In chess, you don’t have to resign in zugzwang. You can always sacrifice. A sacrifice in chess is when you intentionally give up some material to your opponent. There are two kinds of sacrifices: a straight sacrifice and a sham sacrifice.
A sham sacrifice is basically a kind of hustle. Your opponent gives up material to you, but it’s a trap. If you get greedy and take the piece, you lose. People often make a lot of fuss over games that involve sham sacrifices (like Bobby Fischer’s “Game of the Century”), but there is nothing dramatic about a sham sacrifice. Once you take the bait, all uncertainty about the game disappears.
The other type of sacrifice, a straight sacrifice, is when you accept a disadvantage in order to break the current position. The only way out of zugzwang is to create a new position where you (and your opponent) have a different set of options, even if it means you play from less strength. Strength, after all, is relative to the choices available to you. It is a risk, but when your other option is resignation it hardly seems like one.
A few days ago the philosopher Slavoj Zizek showed up at Zuccotti Park and addressed the protesters. In his thick Slovenian accent he spoke about the grave importance of the protest, beyond just being some vague symbol of populist anger. He said, “I don’t want you to remember these days as ‘oh, we were young and it was beautiful.’ Remember that our basic message is: ‘We are allowed to think about alternatives.’ A taboo is broken, we do not live in the best possible world.” We are allowed, according to Zizek, to not only imagine a better world. We are allowed to expect it, to demand it. Only then would it be possible. Dare to struggle, dare to win.
- - -
I could sacrifice my rook. It wouldn’t be a sham, it wasn’t a trick. It meant I’d be down in material. But if I played well it meant I could probably force a draw. It really all depended on what James would do. I look up at him.

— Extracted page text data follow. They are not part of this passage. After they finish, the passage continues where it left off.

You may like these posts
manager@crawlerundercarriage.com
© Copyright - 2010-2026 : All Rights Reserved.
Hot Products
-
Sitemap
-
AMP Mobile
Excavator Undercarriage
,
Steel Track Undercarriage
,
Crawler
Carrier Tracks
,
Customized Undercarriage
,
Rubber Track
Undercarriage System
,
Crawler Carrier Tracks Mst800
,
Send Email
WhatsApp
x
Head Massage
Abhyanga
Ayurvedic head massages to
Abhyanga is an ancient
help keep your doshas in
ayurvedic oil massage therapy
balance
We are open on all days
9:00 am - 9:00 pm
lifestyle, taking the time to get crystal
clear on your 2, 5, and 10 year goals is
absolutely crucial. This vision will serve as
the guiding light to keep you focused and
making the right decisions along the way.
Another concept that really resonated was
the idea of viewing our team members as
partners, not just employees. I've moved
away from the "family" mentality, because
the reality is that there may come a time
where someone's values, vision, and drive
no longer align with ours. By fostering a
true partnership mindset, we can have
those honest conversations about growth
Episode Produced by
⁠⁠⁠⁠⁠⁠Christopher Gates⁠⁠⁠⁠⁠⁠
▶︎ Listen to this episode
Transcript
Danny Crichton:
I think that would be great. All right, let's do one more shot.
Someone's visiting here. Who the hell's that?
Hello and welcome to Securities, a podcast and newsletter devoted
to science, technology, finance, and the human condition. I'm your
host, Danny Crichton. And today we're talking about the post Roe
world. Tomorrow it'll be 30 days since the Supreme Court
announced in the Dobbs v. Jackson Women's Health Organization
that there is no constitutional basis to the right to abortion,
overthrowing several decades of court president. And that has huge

“You want to just call it a draw?”
James looks around. A smile slowly grows across his face. I look around, too, and I’m taken aback. It’s nearly 6:30 and the park is filled with people, maybe five thousand or more. I’ve never seen the park this full before. They are packed in tightly all around us, across the street on the surrounding sidewalks, everywhere you look. I’m shocked that we didn’t notice the park filling up all around us. In the middle of the park a woman is addressing the crowd, reading something off of her phone. Her words reverberate as the crowd repeats after her line-by-line in waves. It’s hard to understand what they are saying, but it soon becomes clear she is announcing that the cops have decided to retreat. The city was backing down from their threat to clear the park. Thousands of people roar with excitement, quiet hours be damned.

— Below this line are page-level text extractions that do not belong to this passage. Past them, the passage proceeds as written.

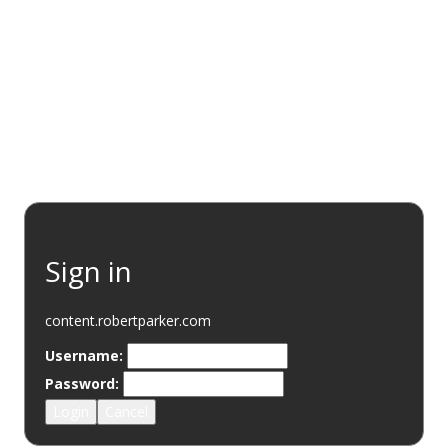
EVENTS
RESOURCES
WINE DISCOVERY
SUSTAINABI
Sign in
content.robertparker.com
Username:
Password:
Login
Cancel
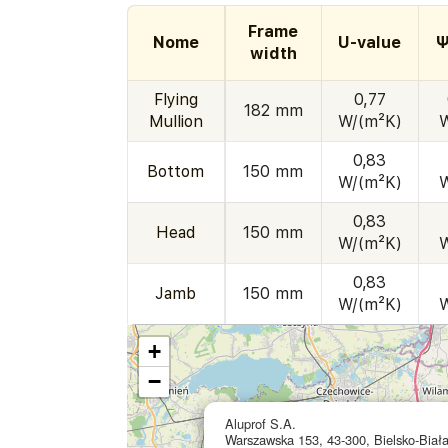
Frame
Nome
U-value
Ψ
width
Flying
0,77
182 mm
Mullion
W/(m²K)
0,83
Bottom
150 mm
W/(m²K)
0,83
Head
150 mm
W/(m²K)
0,83
Jamb
150 mm
W/(m²K)
+
−
Aluprof S.A.
Warszawska 153, 43-300, Bielsko-Biał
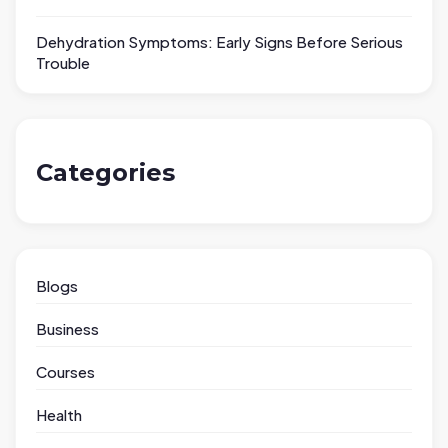
Dehydration Symptoms: Early Signs Before Serious
Trouble
Categories
Blogs
Business
Courses
Health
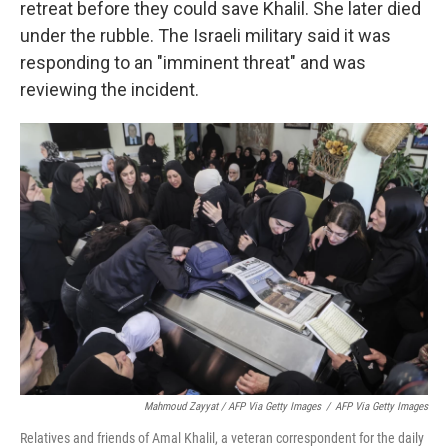
retreat before they could save Khalil. She later died
under the rubble. The Israeli military said it was
responding to an "imminent threat" and was
reviewing the incident.
Mahmoud Zayyat / AFP Via Getty Images
/
AFP Via Getty Images
Relatives and friends of Amal Khalil, a veteran correspondent for the daily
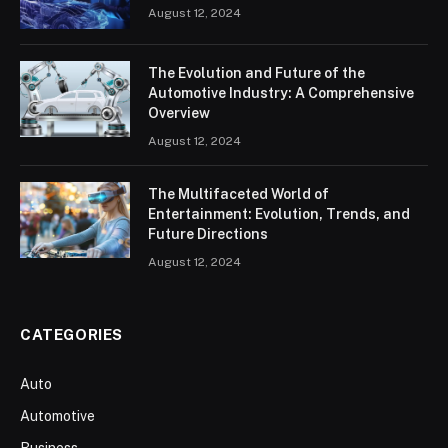
August 12, 2024
The Evolution and Future of the
Automotive Industry: A Comprehensive
Overview
August 12, 2024
The Multifaceted World of
Entertainment: Evolution, Trends, and
Future Directions
August 12, 2024
CATEGORIES
Auto
Automotive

I’m not sure why it was so important to keep the park occupied. I just know that when I heard the cops were coming to shut it down, I wasn’t ready for it to end yet. Evidently neither were the rest of these people, here cheering at sunrise like the Yankees just won the pennant. Me and James and the rest of these folks, we couldn’t know for sure, of course, but we figure that this right here is what power feels like. This is what it must feel like to win.
James smiles ear-to-ear. He texts his wife the news. I do the same. He looks up at me, still grinning.
“Still want a draw?”
I look back at the board. I don’t see any better outcome for me. If we play on and James plays perfectly I’ll be lucky to get a draw. The more likely outcome is that I’ll lose. I shrug, then reach over and move the rook, hanging it.